気付けば、隣にいた  - 無愛想な同居人は、不器用に優しい。 -



朝。

目を覚ますと、カーテンの隙間から冬の柔らかな光が差し込んでいた。

昨日の出来事を思い出し、小さく息を吐く。

手首を見る。

赤く残っていた跡は、少し薄くなっていた。


「……よかった」


リビングへ向かう。

階段を下りると、コーヒーの香りがふわりと漂ってきた。


「おはようございます」

「おはよー!」


キッチンでは希遥さんが食パンを焼いていて、柊弥さんは新聞を広げている。


「茉桜、おはよう」

柊弥さんが優しく笑う。

「手首、大丈夫?」

「はい。

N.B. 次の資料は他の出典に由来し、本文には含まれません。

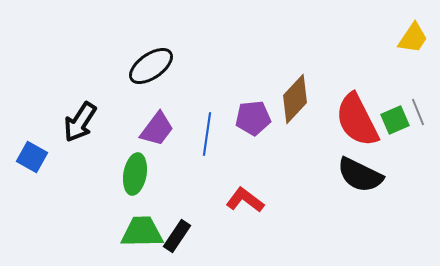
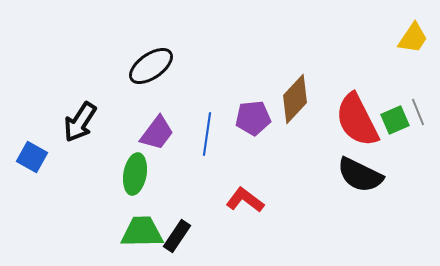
purple trapezoid: moved 4 px down
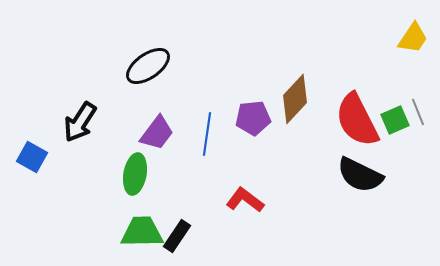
black ellipse: moved 3 px left
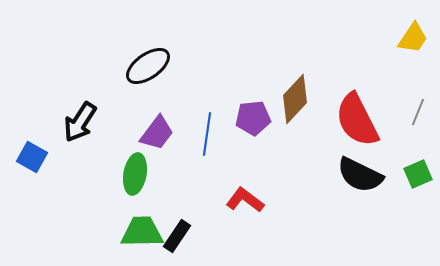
gray line: rotated 44 degrees clockwise
green square: moved 23 px right, 54 px down
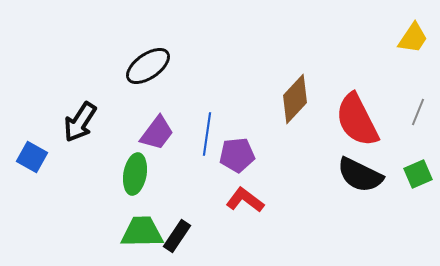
purple pentagon: moved 16 px left, 37 px down
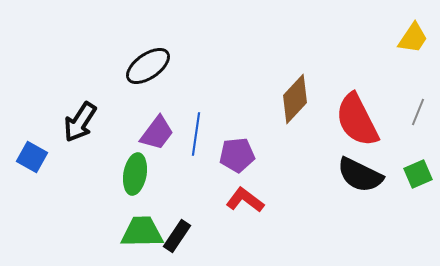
blue line: moved 11 px left
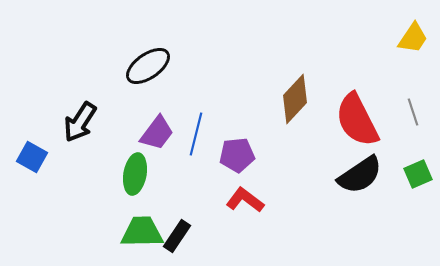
gray line: moved 5 px left; rotated 40 degrees counterclockwise
blue line: rotated 6 degrees clockwise
black semicircle: rotated 60 degrees counterclockwise
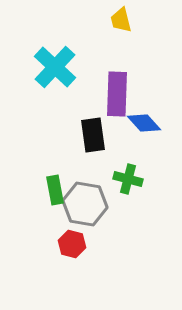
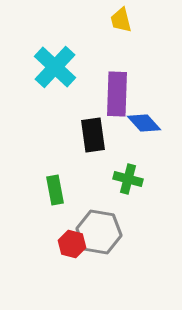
gray hexagon: moved 14 px right, 28 px down
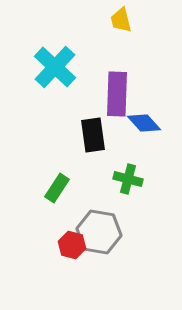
green rectangle: moved 2 px right, 2 px up; rotated 44 degrees clockwise
red hexagon: moved 1 px down
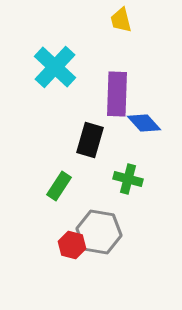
black rectangle: moved 3 px left, 5 px down; rotated 24 degrees clockwise
green rectangle: moved 2 px right, 2 px up
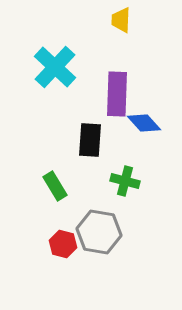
yellow trapezoid: rotated 16 degrees clockwise
black rectangle: rotated 12 degrees counterclockwise
green cross: moved 3 px left, 2 px down
green rectangle: moved 4 px left; rotated 64 degrees counterclockwise
red hexagon: moved 9 px left, 1 px up
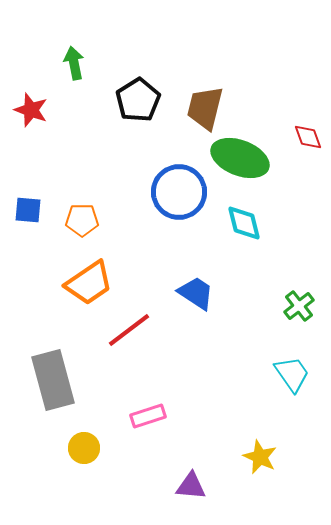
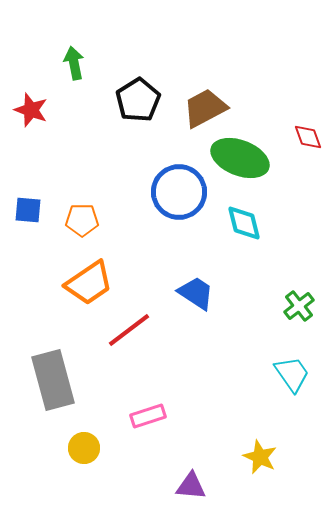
brown trapezoid: rotated 48 degrees clockwise
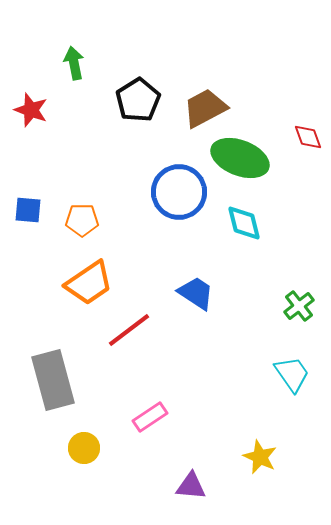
pink rectangle: moved 2 px right, 1 px down; rotated 16 degrees counterclockwise
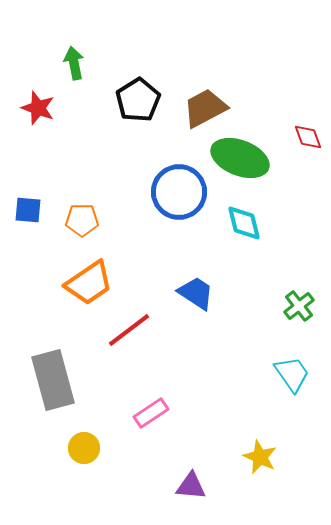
red star: moved 7 px right, 2 px up
pink rectangle: moved 1 px right, 4 px up
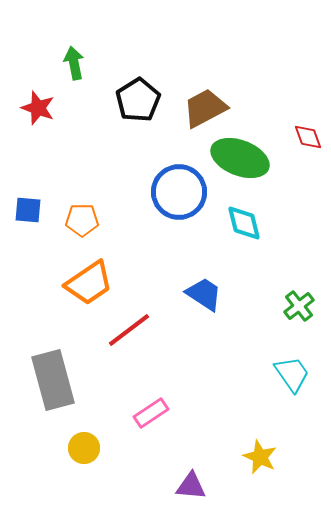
blue trapezoid: moved 8 px right, 1 px down
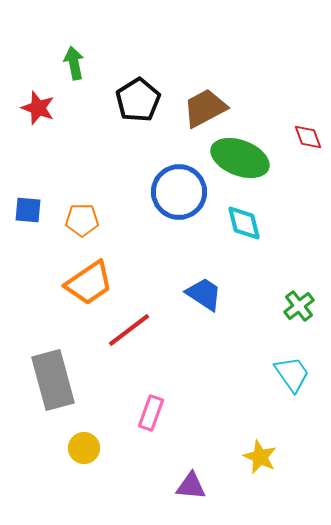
pink rectangle: rotated 36 degrees counterclockwise
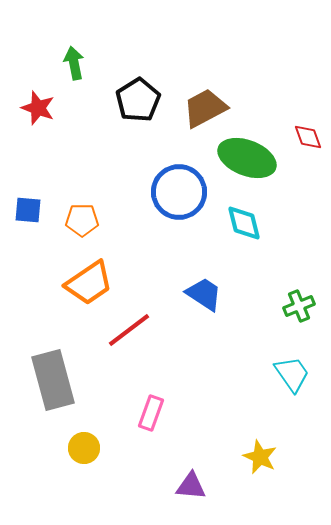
green ellipse: moved 7 px right
green cross: rotated 16 degrees clockwise
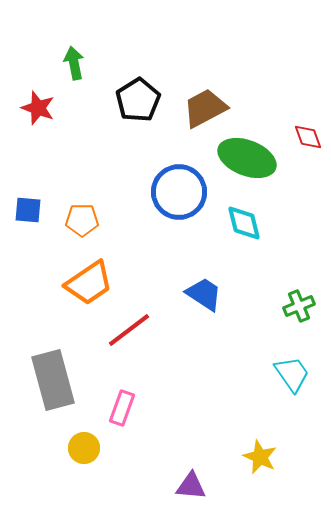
pink rectangle: moved 29 px left, 5 px up
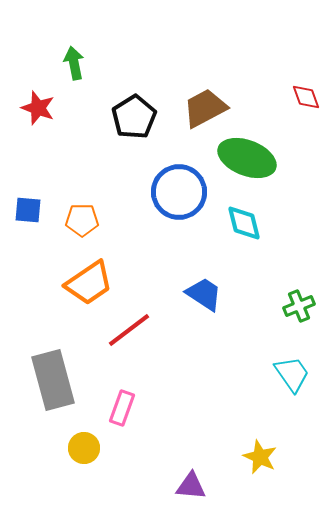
black pentagon: moved 4 px left, 17 px down
red diamond: moved 2 px left, 40 px up
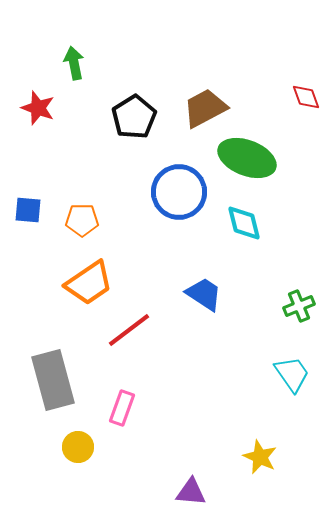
yellow circle: moved 6 px left, 1 px up
purple triangle: moved 6 px down
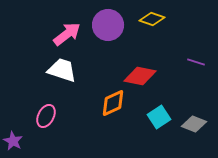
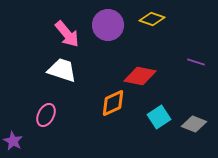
pink arrow: rotated 88 degrees clockwise
pink ellipse: moved 1 px up
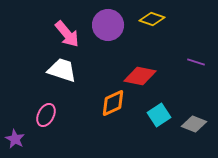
cyan square: moved 2 px up
purple star: moved 2 px right, 2 px up
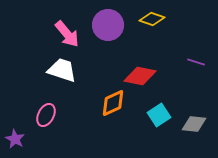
gray diamond: rotated 15 degrees counterclockwise
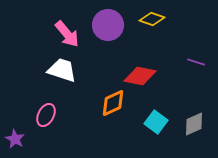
cyan square: moved 3 px left, 7 px down; rotated 20 degrees counterclockwise
gray diamond: rotated 30 degrees counterclockwise
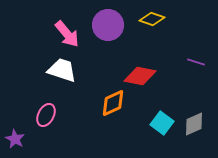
cyan square: moved 6 px right, 1 px down
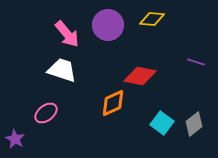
yellow diamond: rotated 15 degrees counterclockwise
pink ellipse: moved 2 px up; rotated 25 degrees clockwise
gray diamond: rotated 15 degrees counterclockwise
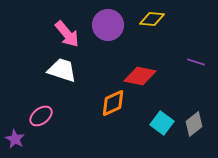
pink ellipse: moved 5 px left, 3 px down
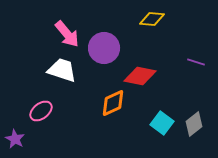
purple circle: moved 4 px left, 23 px down
pink ellipse: moved 5 px up
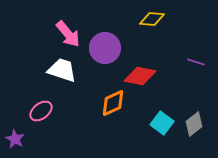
pink arrow: moved 1 px right
purple circle: moved 1 px right
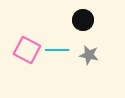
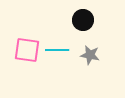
pink square: rotated 20 degrees counterclockwise
gray star: moved 1 px right
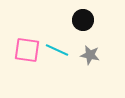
cyan line: rotated 25 degrees clockwise
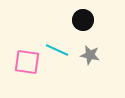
pink square: moved 12 px down
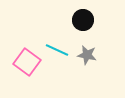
gray star: moved 3 px left
pink square: rotated 28 degrees clockwise
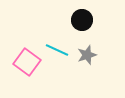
black circle: moved 1 px left
gray star: rotated 30 degrees counterclockwise
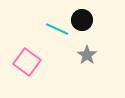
cyan line: moved 21 px up
gray star: rotated 18 degrees counterclockwise
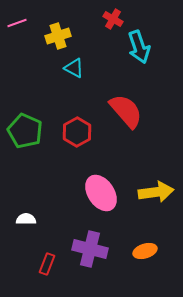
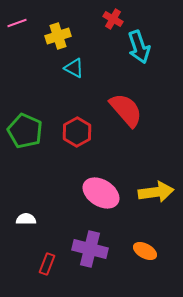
red semicircle: moved 1 px up
pink ellipse: rotated 24 degrees counterclockwise
orange ellipse: rotated 45 degrees clockwise
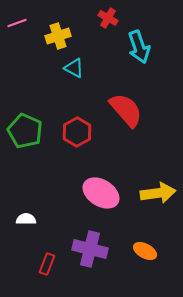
red cross: moved 5 px left, 1 px up
yellow arrow: moved 2 px right, 1 px down
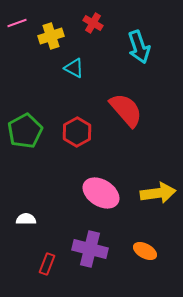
red cross: moved 15 px left, 5 px down
yellow cross: moved 7 px left
green pentagon: rotated 20 degrees clockwise
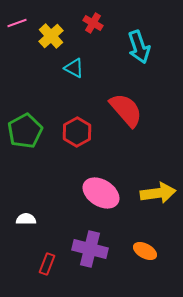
yellow cross: rotated 25 degrees counterclockwise
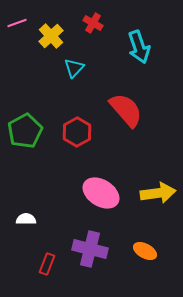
cyan triangle: rotated 45 degrees clockwise
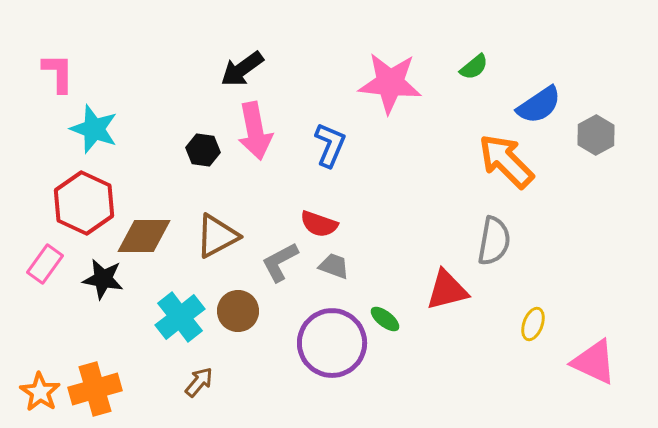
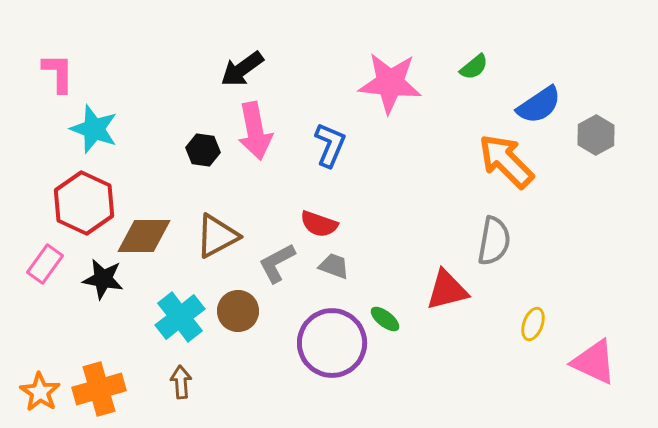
gray L-shape: moved 3 px left, 1 px down
brown arrow: moved 18 px left; rotated 44 degrees counterclockwise
orange cross: moved 4 px right
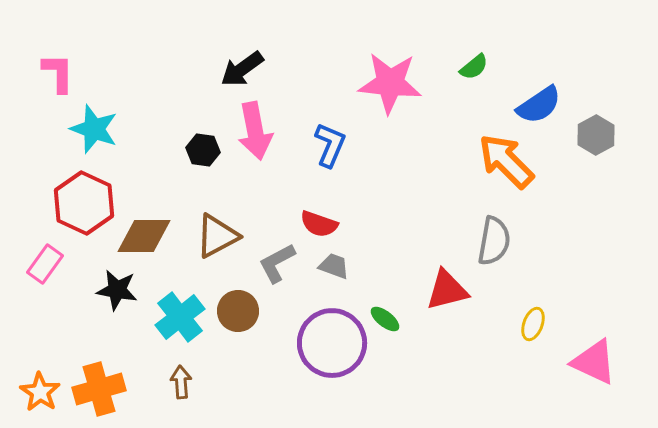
black star: moved 14 px right, 11 px down
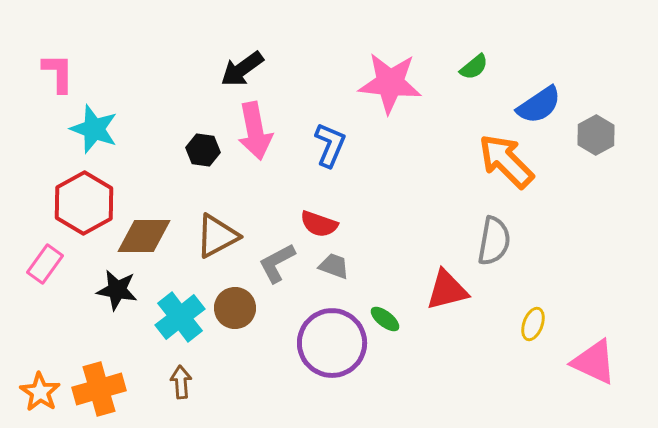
red hexagon: rotated 6 degrees clockwise
brown circle: moved 3 px left, 3 px up
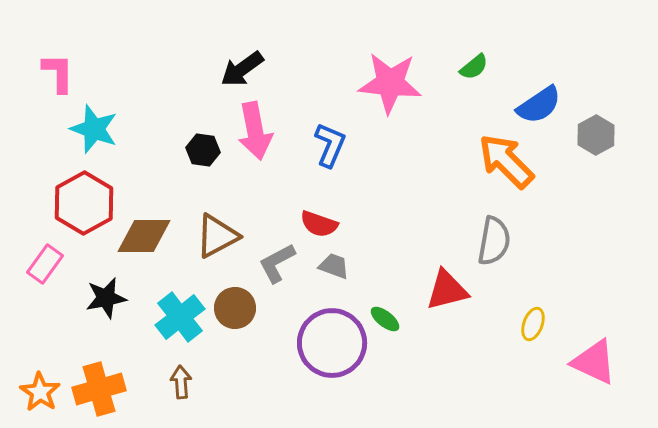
black star: moved 11 px left, 8 px down; rotated 21 degrees counterclockwise
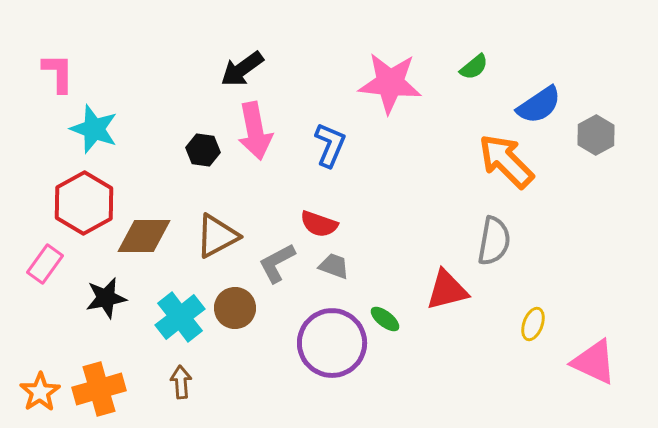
orange star: rotated 6 degrees clockwise
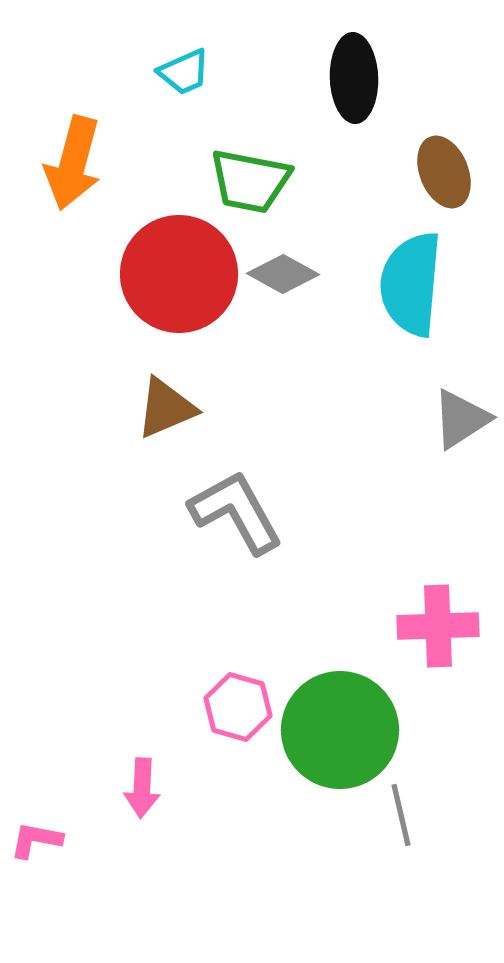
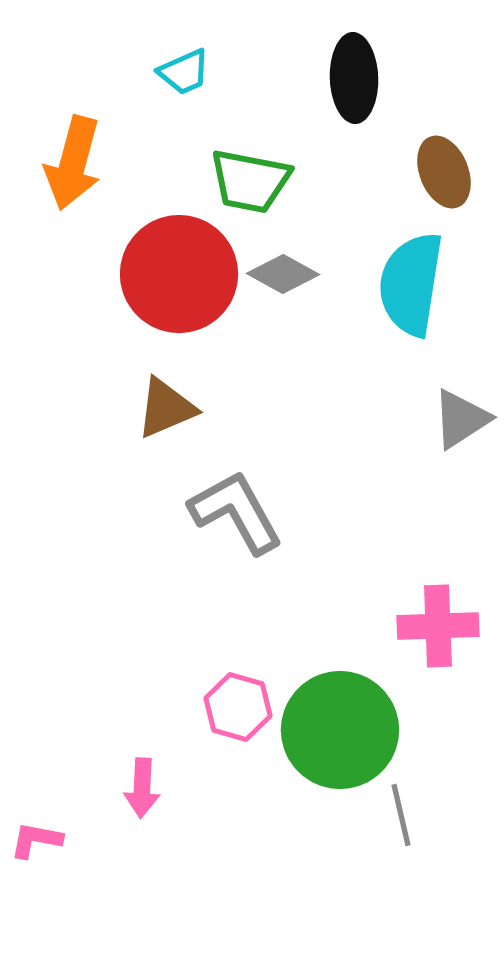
cyan semicircle: rotated 4 degrees clockwise
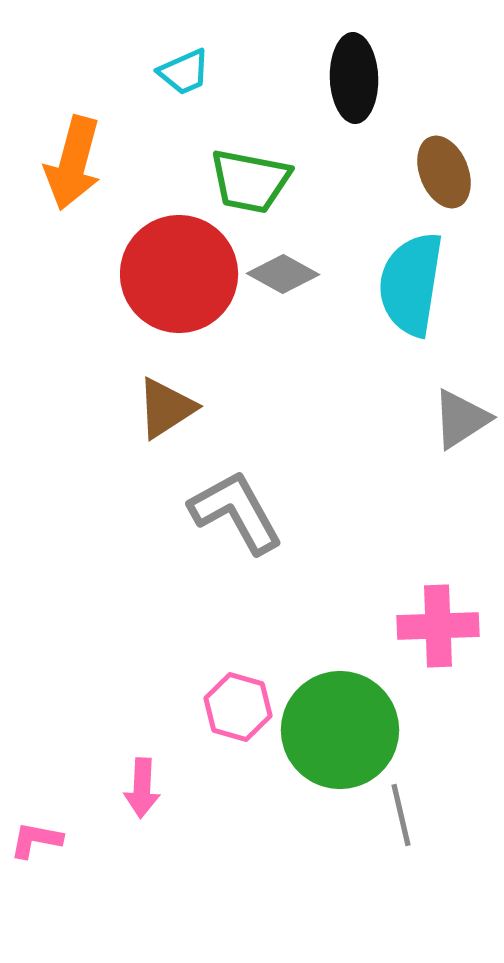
brown triangle: rotated 10 degrees counterclockwise
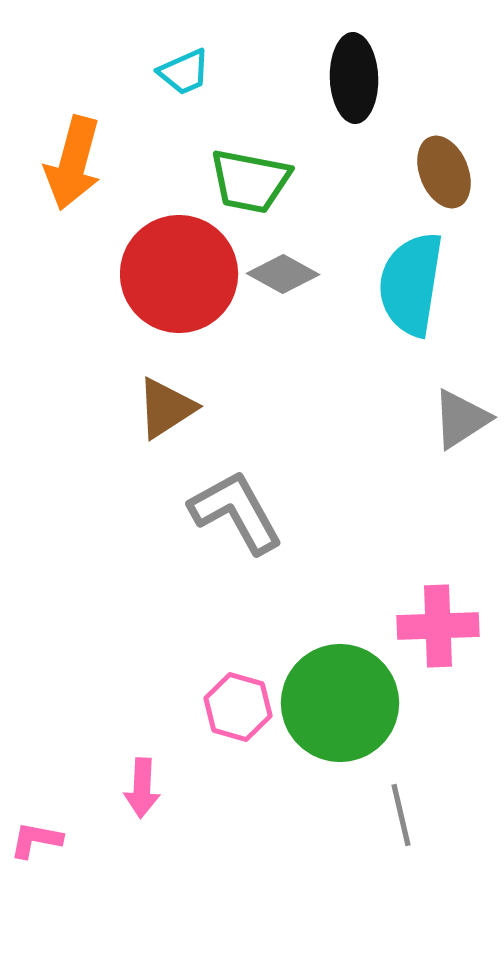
green circle: moved 27 px up
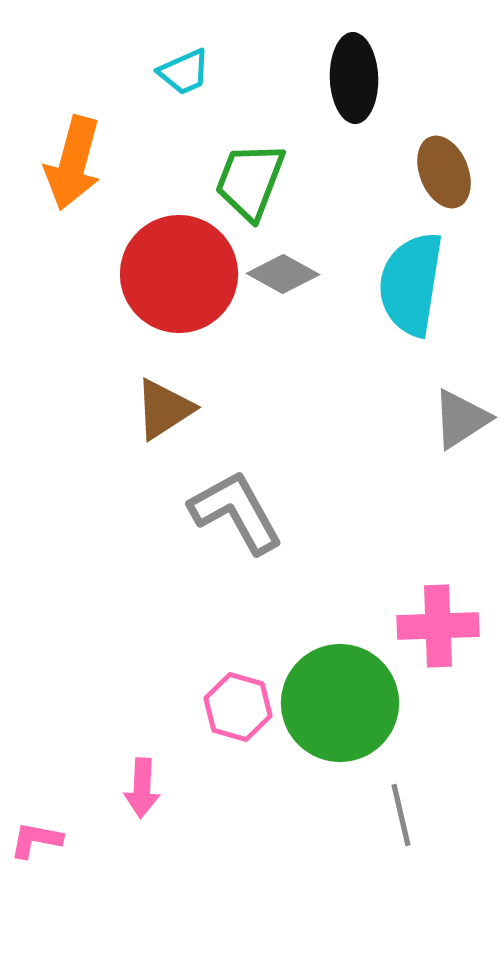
green trapezoid: rotated 100 degrees clockwise
brown triangle: moved 2 px left, 1 px down
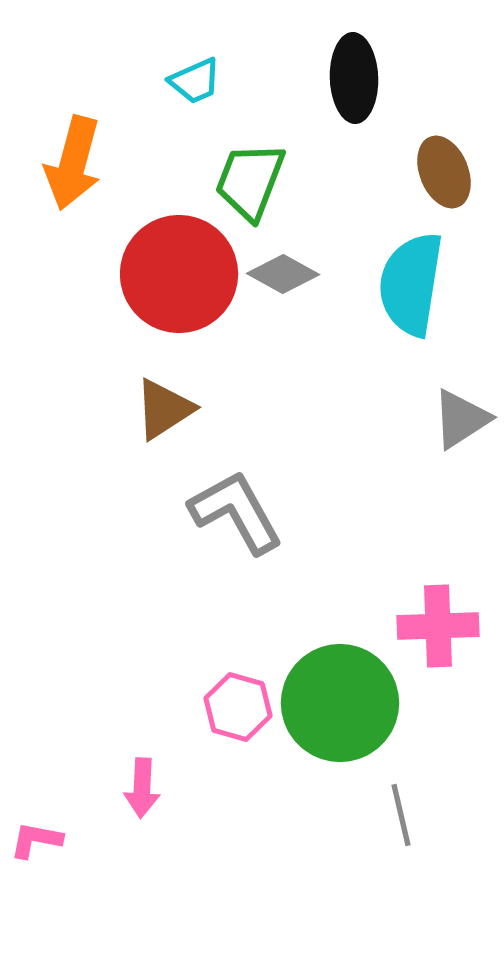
cyan trapezoid: moved 11 px right, 9 px down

昨日より全然」


そう答えると、2人ともほっとしたような表情を浮かべた。

その時。


「……おはよう」


後ろから聞き慣れた声がする。

振り返ると、想くんが眠そうな顔でリビングへ入ってきた。


「おはよう」


いつも通り挨拶を返す。

でも。

想くんは一瞬だけ私と目を合わせると、すぐに視線をそらして冷蔵庫へ向かった。


「あれ……?」


思わず小さく首をかしげる。

いつもなら、「おはよう」と返して終わり。

それだけなのに。

今日はどこか、ぎこちない気がした。


「想、寝不足?」


柊弥さんが何気なく聞く。


「……ちょっと」

「課題?」

「うん」


短く答えながら、牛乳をコップへ注ぐ。

その横顔は普段と変わらない。

でも、なんとなく落ち着かない。


「茉桜ちゃん?」


希遥さんが小さな声で耳打ちしてくる。


「昨日のこと、気にしてるんじゃない?」

「え?」

「想、責任感じてそう」


その言葉に、私は想くんの方を見る。

カップへ口を付けたまま、こちらは一度も見ない。

……やっぱり昨日のことかな。


「私のせいで、変に気を遣わせちゃったのかも」


思わず小さく呟く。


「あとでちゃんとお礼、言おうかな」

「うん」


希遥さんは笑って頷いた。


「想ならきっと、それで安心するよ」


私はもう一度だけ想くんを見る。

相変わらず何も変わらない横顔。

でもどこか、昨日までとは少しだけ違って見えた。

どうしてなんだろう。

その理由は、まだ分からなかった。